> **TASK GOAL**: Print out the data precisely as it appears here, with no pictures.

(Stored items)
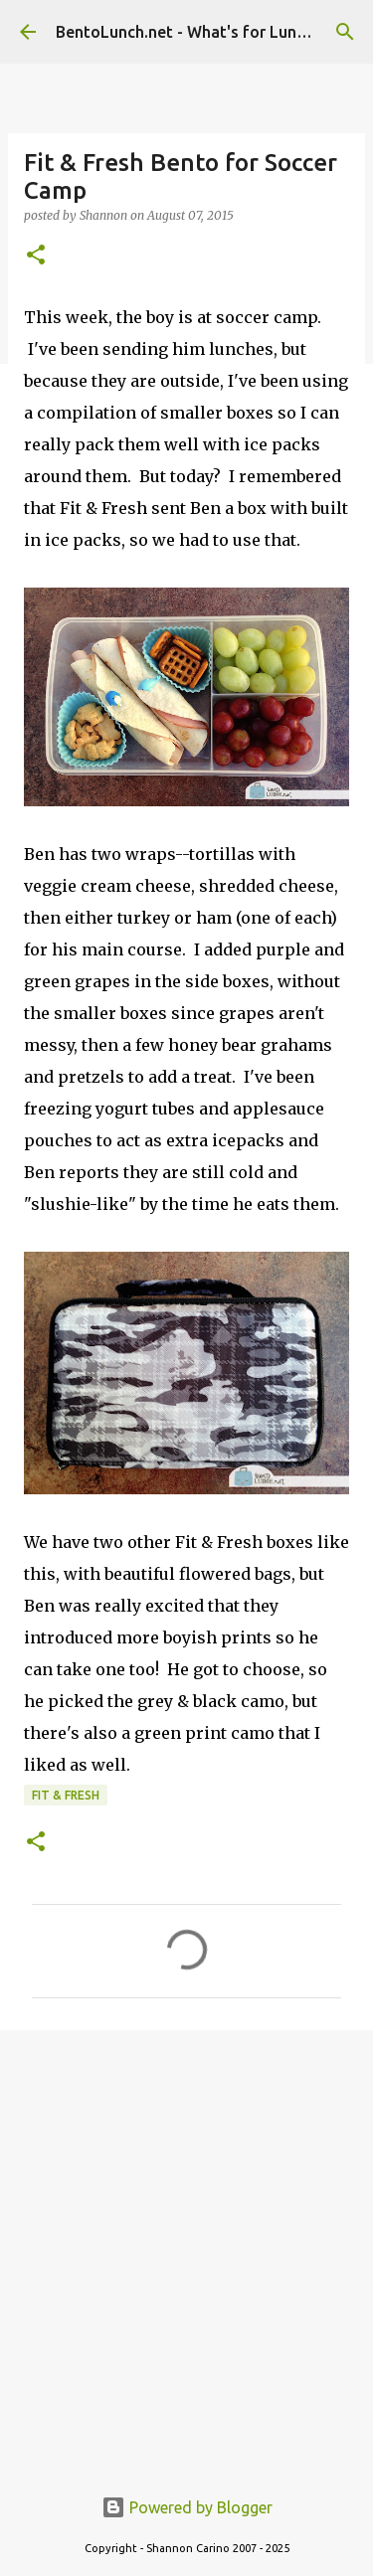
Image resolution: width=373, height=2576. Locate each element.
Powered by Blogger (187, 2507)
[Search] (345, 32)
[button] (36, 256)
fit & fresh (65, 1795)
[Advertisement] (186, 2246)
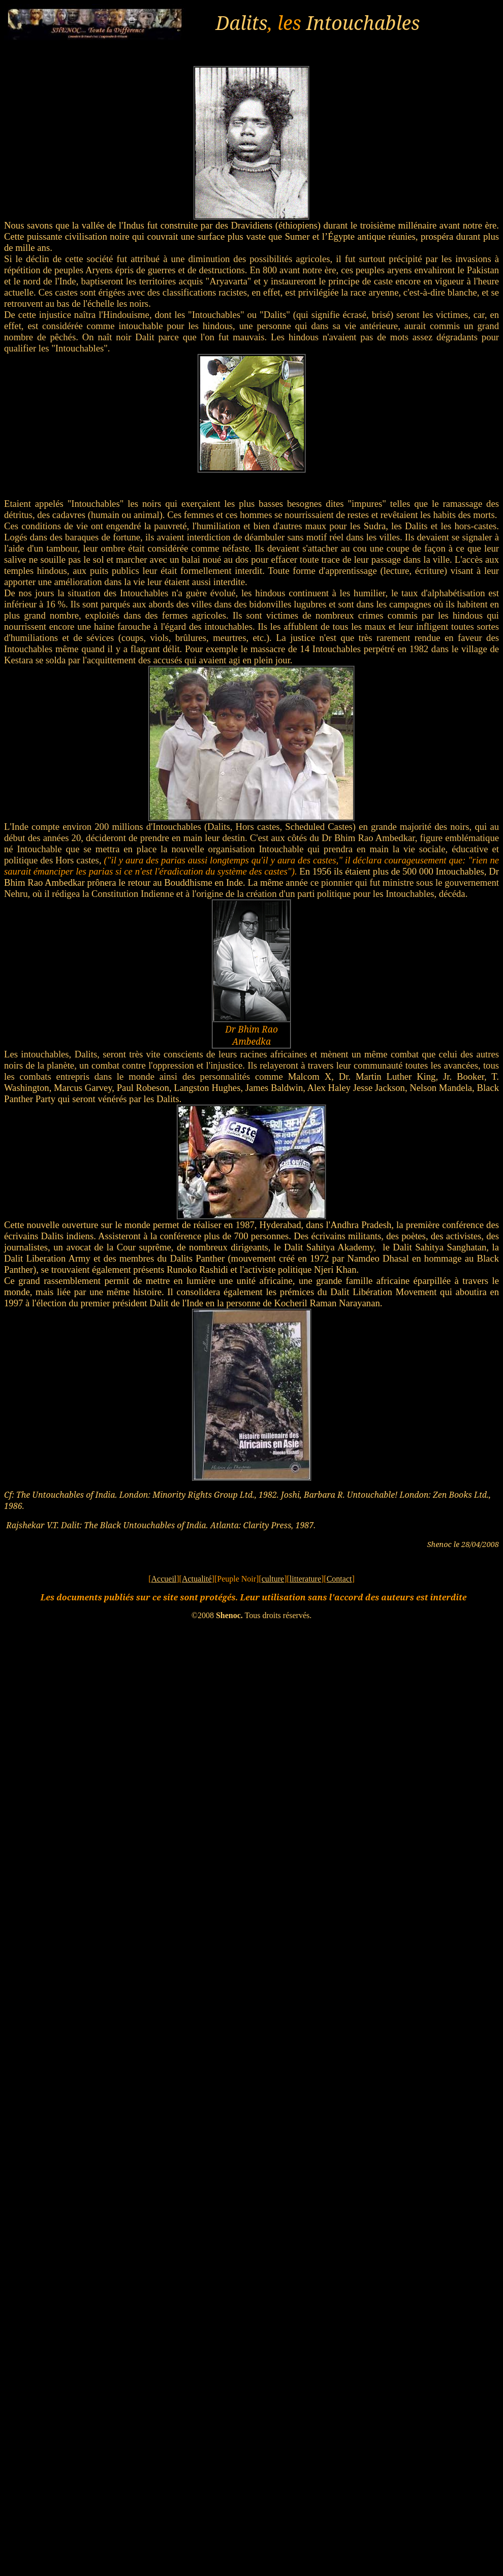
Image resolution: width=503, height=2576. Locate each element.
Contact (339, 1578)
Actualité (197, 1578)
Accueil (164, 1578)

> **ANSWER TO THE PROBLEM**:
Image resolution: width=373, height=2576. Locate each element.
Powered by Blogger (187, 2507)
[Search] (345, 32)
[button] (36, 256)
fit & fresh (65, 1795)
[Advertisement] (186, 2246)
Image resolution: width=503, height=2576. Locate each element.
Contact (339, 1578)
Actualité (197, 1578)
Accueil (164, 1578)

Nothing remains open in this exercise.